Six morceaux, 66 minutes : l’affaire est dense, lourde de conséquences. Les musiciens d’Eye Of Solitude ont composé ici une somme musicale et ont atteint des sommets. En fait de sommet, il faudrait davantage parler d’abysses et de profondeurs, car les types d’Eye Of Solitude n’ont rien d’alpinistes mais feraient plutôt dans la spéléologie partie explorer les dédales les plus enfouis de la noirceur et du pessimisme.
Les morceaux de l’album, oscillant entre huit et quatorze minutes, ont le temps de déployer des ambiances poisseuses et de tisser des toiles symphoniques morbides et tristes, sans pour autant être dépourvues d’une certaine beauté. Le groupe opère selon une méthode que l’on retrouve sur à peu près tous les morceaux : chant typiquement death fait de growlings caverneux et de grésillements telluriques qui démarre le titre, puis passage à un chant clair (en anglais ou italien) qui exprime d’insondables tristesses sur des nappes de guitares massives et lentes, parfois déchirées par des accès de furie black metal ou ornées de sanglots.

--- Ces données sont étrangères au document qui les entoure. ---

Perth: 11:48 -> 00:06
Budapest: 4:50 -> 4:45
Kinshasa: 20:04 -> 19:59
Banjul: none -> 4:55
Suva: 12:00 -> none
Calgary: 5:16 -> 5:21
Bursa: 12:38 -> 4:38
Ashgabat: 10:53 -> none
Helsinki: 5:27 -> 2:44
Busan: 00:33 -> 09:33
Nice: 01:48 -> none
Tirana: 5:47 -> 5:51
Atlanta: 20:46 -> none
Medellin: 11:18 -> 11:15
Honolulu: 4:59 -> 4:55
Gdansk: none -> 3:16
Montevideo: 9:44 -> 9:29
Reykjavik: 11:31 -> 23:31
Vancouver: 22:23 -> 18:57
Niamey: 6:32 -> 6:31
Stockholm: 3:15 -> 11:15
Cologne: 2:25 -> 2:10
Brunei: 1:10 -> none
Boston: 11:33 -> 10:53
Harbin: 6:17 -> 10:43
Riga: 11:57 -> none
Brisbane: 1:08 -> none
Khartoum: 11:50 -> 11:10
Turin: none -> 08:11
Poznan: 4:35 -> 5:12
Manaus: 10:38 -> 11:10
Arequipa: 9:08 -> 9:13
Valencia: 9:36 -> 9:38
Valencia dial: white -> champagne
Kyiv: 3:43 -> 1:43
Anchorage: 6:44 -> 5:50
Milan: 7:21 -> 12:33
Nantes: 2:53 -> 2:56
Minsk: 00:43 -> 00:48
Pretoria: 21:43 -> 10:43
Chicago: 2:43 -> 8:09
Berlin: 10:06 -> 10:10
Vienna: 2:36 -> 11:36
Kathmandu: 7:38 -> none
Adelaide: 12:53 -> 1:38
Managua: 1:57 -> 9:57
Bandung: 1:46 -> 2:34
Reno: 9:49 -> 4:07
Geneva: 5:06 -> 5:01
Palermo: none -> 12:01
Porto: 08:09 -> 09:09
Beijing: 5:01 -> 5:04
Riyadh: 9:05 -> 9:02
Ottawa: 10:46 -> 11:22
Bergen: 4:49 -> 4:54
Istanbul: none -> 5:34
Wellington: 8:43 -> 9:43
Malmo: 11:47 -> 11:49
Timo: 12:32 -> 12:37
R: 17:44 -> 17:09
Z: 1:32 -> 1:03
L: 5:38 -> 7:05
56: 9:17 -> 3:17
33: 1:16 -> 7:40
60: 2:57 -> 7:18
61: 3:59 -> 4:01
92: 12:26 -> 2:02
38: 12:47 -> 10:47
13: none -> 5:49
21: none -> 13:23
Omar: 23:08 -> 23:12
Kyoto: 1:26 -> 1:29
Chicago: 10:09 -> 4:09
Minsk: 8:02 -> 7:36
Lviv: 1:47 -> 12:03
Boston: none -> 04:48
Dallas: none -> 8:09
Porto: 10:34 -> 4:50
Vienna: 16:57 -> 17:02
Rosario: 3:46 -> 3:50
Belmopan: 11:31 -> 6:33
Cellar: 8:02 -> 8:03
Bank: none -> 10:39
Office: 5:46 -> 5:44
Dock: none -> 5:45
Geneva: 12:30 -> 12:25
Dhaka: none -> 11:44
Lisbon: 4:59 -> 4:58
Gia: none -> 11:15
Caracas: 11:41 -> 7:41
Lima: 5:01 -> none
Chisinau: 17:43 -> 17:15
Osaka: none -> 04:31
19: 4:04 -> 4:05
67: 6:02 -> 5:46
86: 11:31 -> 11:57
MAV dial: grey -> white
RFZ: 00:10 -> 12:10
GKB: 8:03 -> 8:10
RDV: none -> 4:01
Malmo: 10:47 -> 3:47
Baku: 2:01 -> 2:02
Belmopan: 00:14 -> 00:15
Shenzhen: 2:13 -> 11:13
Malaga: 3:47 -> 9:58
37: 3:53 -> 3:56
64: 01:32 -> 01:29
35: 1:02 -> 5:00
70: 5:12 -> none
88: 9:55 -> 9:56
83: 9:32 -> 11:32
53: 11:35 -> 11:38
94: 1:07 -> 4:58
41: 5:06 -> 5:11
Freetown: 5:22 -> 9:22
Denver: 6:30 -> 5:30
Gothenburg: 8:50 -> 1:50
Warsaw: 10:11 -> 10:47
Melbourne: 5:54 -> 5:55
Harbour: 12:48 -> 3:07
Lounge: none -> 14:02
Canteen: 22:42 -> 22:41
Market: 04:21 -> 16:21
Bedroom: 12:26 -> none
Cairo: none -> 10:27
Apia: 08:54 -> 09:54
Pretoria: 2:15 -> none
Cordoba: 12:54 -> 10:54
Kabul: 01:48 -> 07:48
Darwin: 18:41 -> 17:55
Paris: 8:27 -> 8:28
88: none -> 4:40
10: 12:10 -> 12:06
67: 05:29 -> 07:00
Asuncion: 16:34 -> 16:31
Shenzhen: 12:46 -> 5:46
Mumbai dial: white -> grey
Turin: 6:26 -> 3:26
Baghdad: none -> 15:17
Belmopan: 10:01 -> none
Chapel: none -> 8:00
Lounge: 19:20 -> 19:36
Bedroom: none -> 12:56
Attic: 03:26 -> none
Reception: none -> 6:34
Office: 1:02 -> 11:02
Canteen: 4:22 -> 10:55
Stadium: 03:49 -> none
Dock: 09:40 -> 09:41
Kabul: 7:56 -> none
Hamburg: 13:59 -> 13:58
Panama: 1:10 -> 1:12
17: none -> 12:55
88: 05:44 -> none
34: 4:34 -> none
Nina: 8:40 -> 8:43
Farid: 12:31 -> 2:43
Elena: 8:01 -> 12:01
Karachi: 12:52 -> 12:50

Une petite influence Paradise Lost peut être remarquée de temps à autre.
Le voyage effectué au long de ces six titres épiques est fascinant. Eye Of Solitude associe désespoir, force et grâce sur cet ensemble tout en lourdeur écorchée et en déshérence classieuse. On évitera de passer ce disque à l’occasion du repas de communion du petit dernier ou du drink de Noël au bureau, mais les amateurs de doom funéraire et de sludge sépulcral trouveront en Eye Of Solitude un compagnon fidèle pour leurs rêveries nécrologiques et leurs réflexions gothiques. Une édition de luxe de « Canto III » est également disponible, avec un CD bonus de sept titres supplémentaires. Nous ne pouvons en parler en détail car nous ne l’avons pas reçu mais je pense qu’on peut faire confiance au groupe pour ces bonus, vu qu’il brille déjà sur le disque principal.